Records from a dataset
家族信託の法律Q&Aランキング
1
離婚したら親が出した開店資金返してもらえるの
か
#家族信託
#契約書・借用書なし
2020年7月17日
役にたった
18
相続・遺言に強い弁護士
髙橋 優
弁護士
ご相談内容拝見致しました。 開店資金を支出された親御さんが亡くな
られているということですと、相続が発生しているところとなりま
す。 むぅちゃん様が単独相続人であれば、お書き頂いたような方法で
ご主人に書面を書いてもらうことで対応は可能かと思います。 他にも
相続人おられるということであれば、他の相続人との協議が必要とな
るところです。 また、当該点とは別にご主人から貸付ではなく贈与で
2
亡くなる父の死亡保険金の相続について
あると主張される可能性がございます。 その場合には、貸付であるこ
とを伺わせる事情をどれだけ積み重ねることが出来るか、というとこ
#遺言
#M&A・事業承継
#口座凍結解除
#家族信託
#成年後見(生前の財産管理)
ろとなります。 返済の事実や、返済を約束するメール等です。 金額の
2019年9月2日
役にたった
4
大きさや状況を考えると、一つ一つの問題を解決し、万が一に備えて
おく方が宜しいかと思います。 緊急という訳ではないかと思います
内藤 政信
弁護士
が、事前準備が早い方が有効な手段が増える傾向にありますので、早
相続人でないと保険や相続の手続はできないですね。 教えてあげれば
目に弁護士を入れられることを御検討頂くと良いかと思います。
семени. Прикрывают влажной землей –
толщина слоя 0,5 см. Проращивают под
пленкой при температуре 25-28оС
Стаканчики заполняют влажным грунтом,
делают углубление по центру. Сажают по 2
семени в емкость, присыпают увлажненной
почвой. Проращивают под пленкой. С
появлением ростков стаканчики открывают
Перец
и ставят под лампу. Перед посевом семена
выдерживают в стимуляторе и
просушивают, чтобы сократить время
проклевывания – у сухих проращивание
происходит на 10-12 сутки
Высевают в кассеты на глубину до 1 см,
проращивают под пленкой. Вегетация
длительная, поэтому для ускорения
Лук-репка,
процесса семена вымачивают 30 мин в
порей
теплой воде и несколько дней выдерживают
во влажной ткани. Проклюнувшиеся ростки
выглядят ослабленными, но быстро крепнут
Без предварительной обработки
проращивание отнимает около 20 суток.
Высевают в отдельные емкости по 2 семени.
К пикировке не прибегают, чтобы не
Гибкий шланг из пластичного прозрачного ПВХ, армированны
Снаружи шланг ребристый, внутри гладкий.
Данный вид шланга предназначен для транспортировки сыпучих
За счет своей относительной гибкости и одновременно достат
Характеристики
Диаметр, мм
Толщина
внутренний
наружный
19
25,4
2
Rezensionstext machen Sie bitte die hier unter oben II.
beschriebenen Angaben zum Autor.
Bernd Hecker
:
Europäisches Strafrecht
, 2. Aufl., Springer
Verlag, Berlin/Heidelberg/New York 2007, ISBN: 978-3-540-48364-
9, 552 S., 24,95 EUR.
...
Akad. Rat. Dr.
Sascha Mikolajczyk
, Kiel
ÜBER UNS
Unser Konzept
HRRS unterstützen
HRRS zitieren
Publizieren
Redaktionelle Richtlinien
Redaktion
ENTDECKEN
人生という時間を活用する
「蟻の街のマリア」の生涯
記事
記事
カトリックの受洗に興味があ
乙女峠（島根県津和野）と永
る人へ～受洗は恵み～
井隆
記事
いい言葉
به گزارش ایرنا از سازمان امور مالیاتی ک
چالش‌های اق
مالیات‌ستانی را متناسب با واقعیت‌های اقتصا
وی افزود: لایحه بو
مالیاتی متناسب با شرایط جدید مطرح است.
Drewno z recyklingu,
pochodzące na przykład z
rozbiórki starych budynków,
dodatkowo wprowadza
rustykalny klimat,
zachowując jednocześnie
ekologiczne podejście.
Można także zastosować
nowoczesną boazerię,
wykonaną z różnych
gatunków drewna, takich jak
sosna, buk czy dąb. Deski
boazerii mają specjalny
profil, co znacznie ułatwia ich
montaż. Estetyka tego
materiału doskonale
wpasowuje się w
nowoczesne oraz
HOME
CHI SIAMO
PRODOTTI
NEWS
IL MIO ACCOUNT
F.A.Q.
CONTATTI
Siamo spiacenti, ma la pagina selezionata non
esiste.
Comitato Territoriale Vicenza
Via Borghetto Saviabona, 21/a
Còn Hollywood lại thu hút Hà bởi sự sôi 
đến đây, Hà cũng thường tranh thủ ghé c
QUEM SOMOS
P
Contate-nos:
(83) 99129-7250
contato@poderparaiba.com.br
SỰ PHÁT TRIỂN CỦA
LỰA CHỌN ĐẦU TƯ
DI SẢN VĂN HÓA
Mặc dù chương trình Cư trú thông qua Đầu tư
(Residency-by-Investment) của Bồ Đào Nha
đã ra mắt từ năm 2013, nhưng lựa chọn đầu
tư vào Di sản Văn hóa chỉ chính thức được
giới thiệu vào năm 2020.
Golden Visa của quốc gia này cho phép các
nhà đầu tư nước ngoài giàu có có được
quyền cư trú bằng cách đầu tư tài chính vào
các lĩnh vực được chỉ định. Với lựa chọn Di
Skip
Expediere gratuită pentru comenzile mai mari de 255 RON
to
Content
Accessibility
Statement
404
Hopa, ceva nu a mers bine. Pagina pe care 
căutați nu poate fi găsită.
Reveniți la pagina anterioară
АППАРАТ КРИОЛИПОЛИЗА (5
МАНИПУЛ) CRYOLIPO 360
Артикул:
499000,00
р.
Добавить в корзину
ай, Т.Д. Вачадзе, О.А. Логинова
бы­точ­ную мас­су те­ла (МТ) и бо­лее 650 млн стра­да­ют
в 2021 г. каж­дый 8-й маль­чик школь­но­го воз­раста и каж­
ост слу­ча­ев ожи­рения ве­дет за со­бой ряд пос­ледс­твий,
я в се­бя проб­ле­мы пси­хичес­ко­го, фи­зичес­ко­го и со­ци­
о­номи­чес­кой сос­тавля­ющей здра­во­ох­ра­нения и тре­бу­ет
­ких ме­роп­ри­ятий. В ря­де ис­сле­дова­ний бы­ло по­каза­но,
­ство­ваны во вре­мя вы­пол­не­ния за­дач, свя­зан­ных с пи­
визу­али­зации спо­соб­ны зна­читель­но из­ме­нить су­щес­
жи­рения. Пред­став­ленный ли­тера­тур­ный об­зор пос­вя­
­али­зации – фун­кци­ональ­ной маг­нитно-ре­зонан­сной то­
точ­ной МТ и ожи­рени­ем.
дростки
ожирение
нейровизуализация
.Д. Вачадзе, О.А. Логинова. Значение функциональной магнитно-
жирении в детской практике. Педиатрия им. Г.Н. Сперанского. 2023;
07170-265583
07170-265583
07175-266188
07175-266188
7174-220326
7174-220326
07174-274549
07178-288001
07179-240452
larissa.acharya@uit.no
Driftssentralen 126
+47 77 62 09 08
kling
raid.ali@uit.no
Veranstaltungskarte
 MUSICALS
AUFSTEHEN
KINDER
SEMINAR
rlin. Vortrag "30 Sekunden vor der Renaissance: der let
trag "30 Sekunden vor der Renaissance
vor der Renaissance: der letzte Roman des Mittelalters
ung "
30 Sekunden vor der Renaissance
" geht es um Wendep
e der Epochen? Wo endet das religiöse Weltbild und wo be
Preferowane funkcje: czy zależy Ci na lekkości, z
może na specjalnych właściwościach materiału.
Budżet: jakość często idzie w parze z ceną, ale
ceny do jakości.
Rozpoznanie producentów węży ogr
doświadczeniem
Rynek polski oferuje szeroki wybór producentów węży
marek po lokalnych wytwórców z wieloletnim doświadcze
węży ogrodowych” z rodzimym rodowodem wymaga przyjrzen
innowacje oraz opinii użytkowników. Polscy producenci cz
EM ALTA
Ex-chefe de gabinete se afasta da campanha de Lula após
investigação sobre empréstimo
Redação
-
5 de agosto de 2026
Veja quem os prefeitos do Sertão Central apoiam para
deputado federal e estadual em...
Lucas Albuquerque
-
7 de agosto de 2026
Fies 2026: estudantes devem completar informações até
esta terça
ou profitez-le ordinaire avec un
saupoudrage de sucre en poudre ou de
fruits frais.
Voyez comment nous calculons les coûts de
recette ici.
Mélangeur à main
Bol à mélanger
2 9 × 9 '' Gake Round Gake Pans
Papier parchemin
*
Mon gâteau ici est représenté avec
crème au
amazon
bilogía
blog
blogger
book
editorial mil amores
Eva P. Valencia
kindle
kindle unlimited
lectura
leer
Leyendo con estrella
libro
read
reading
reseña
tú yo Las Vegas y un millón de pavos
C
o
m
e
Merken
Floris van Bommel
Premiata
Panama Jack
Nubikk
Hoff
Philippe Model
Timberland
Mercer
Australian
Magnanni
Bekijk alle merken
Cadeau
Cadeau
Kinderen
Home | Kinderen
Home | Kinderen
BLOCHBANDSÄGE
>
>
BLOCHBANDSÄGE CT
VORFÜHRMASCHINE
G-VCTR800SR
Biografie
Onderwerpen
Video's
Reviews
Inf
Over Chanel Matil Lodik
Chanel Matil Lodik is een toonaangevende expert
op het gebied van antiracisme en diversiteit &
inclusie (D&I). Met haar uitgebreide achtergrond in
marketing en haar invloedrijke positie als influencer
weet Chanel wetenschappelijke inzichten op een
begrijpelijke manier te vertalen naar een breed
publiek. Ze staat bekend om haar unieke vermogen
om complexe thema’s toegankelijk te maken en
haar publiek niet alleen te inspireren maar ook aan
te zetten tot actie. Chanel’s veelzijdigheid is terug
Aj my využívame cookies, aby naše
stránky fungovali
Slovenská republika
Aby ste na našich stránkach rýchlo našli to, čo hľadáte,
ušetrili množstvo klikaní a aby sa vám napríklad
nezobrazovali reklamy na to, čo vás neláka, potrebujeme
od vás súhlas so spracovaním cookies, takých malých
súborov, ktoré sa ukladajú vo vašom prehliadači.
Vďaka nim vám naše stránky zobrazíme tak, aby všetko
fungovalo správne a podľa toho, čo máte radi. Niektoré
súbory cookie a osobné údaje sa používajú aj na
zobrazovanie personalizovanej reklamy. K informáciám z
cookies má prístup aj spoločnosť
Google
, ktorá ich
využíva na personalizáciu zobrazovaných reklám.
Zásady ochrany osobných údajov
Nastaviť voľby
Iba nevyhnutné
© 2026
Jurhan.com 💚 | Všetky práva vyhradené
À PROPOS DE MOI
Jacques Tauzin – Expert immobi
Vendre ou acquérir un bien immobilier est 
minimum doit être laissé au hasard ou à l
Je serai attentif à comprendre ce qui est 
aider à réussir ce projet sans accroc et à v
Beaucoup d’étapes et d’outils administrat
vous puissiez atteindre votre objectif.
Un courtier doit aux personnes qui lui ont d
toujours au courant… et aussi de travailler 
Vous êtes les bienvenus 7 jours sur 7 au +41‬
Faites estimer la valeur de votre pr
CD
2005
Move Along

**Try it**
Among the entries above, the lines between the ones containing "Вачадзе, О.А. Логинова." and "rodowodem wymaga przyjrzen", inclusive, are to be transcribed exactly. No other line is to be given.

**Output of the exercise**
.Д. Вачадзе, О.А. Логинова. Значение функциональной магнитно-
жирении в детской практике. Педиатрия им. Г.Н. Сперанского. 2023;
07170-265583
07170-265583
07175-266188
07175-266188
7174-220326
7174-220326
07174-274549
07178-288001
07179-240452
larissa.acharya@uit.no
Driftssentralen 126
+47 77 62 09 08
kling
raid.ali@uit.no
Veranstaltungskarte
 MUSICALS
AUFSTEHEN
KINDER
SEMINAR
rlin. Vortrag "30 Sekunden vor der Renaissance: der let
trag "30 Sekunden vor der Renaissance
vor der Renaissance: der letzte Roman des Mittelalters
ung "
30 Sekunden vor der Renaissance
" geht es um Wendep
e der Epochen? Wo endet das religiöse Weltbild und wo be
Preferowane funkcje: czy zależy Ci na lekkości, z
może na specjalnych właściwościach materiału.
Budżet: jakość często idzie w parze z ceną, ale
ceny do jakości.
Rozpoznanie producentów węży ogr
doświadczeniem
Rynek polski oferuje szeroki wybór producentów węży
marek po lokalnych wytwórców z wieloletnim doświadcze
węży ogrodowych” z rodzimym rodowodem wymaga przyjrzen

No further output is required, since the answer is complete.